On January 9, the Department of Defense released a video that shows how an Iranian naval vessel fired several unguided missiles near the USS Harry S Truman aircraft carrier in the crowded Strait of Hormuz where Western warships and commercial craft were also present. The near-miss happened on December 26 in the narrow straits that connect the Persian Gulf to the Indian Ocean and through which passes much of the world’s petroleum supply in hundreds of oil tankers.
The video recorded the firing of rockets from a distance of approximately 4,500 feet or 1,370 meters. U.S. Central Command gave notice of the details of the incident soon afterwards, but a Freedom of Information Act request has since revealed the video.

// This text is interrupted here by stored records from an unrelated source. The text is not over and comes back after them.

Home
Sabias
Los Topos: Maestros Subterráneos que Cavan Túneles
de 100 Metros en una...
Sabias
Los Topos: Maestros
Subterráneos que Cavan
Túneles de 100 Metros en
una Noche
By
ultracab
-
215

It was approximately 20 minutes before the incident occurred that the Iranian military advised over maritime radio the live-fire exercise. Even while the missiles streaked away from the U.S. aircraft carrier, the risk to ships in the straits was significant.
According to Commander Kevin Stephens, who spoke for the U.S. Navy’s Fifth Fleet, firing the rockets "so close to passing coalition ships and commercial traffic within an internationally recognized maritime traffic lane is unsafe, unprofessional and inconsistent with international maritime law."
Stephens said "most interactions between Iranian forces and the U.S. Navy are professional, safe, and routine, this event was not and runs contrary to efforts to ensure freedom of navigation and maritime safety in the global commons."
Iranian spokesman Gen. Ramezan Sharif wrote on the website of the Revolutionary Guards, "The Guard's Navy had no drills in the vicinity of the Strait of Hormuz and didn't fire missiles or rockets during the past week and the time claimed by the Americans." The statement dismissed the incident, despite the video evidence, as "psychological warfare," against the Islamic Republic.